GreyCarpet · 21/08/2024 19:06

solice84 · 21/08/2024 17:41

“the lengths you’ll go to to get over me”
Well I see that as a bit off op
I wouldn't be happy with my dp saying that about his female friend
And I can't imagine saying it to any of my purely platonic friends either.

Tbh, I don't think that's necessarily a bad thing to say to a purely platonic friend. It's on par with when my partner and I got engaged and one of his friends told me he guessed it meant he was definitely out of the running now.

It's just a joke but it is the sort of thing I was referring to when I said that the OP might not feel she can trust her husband to adequately shut her down.

It's not the sort of thing you can say to someone who is chasing you because they read it as flirting even though it isn't.

just seems a bit strange that she’s deleted me

It doesn't seem strange to me. She's done it because it's not you she wants replying to her posts. It's your husband.
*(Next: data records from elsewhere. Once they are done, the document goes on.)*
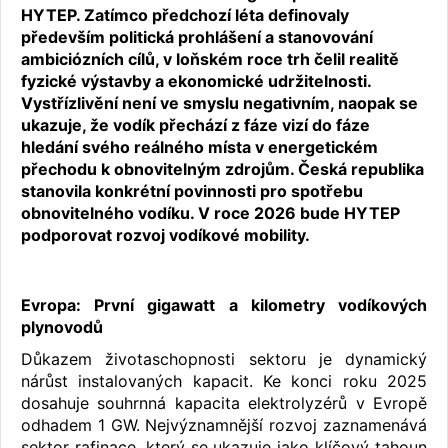
HYTEP. Zatímco předchozí léta definovaly
především politická prohlášení a stanovování
ambiciózních cílů, v loňském roce trh čelil realitě
fyzické výstavby a ekonomické udržitelnosti.
Vystřízlivění není ve smyslu negativním, naopak se
ukazuje, že vodík přechází z fáze vizí do fáze
hledání svého reálného místa v energetickém
přechodu k obnovitelným zdrojům. Česká republika
stanovila konkrétní povinnosti pro spotřebu
obnovitelného vodíku. V roce 2026 bude HYTEP
podporovat rozvoj vodíkové mobility.
Evropa: První gigawatt a kilometry vodíkových
plynovodů
Důkazem životaschopnosti sektoru je dynamický
nárůst instalovaných kapacit. Ke konci roku 2025
dosahuje souhrnná kapacita elektrolyzérů v Evropě
odhadem 1 GW. Nejvýznamnější rozvoj zaznamenává
sektor rafinace, který se ukazuje jako klíčový tahoun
And he isn't playing ball. Every time you replied, that will have pissed her off because she's trying to compete with you and you're winning.

I've known a couple of women who behave like this. Sometimes, they just back off when it doesn't work and sometimes they up the ante.

GreyCarpet · 21/08/2024 19:37

Also, by replying you're showing her that you're not bothered by her. And she might possibly even read it as you rubbing her face in the fact that you're 'winning'.

Women who behave like this have very low self esteem and will read all sorts of motivations into all sorts of scenarios.

Essentially, they assume that you are playing the same game they are.

Branleuse · 21/08/2024 19:41

Id tell your dh that you would like him to defriend her and cut contact because something feels off and its making you feel weird, so you'd appreciate him having your back here.

Stress1996 · 21/08/2024 22:23

solice84 · 21/08/2024 17:41

“the lengths you’ll go to to get over me”
Well I see that as a bit off op
I wouldn't be happy with my dp saying that about his female friend
And I can't imagine saying it to any of my purely platonic friends either.

Yes , I wasn’t too pleased about it tbh but I know he thought he was being funny , I did tell him that it was a pretty stupid thing to say.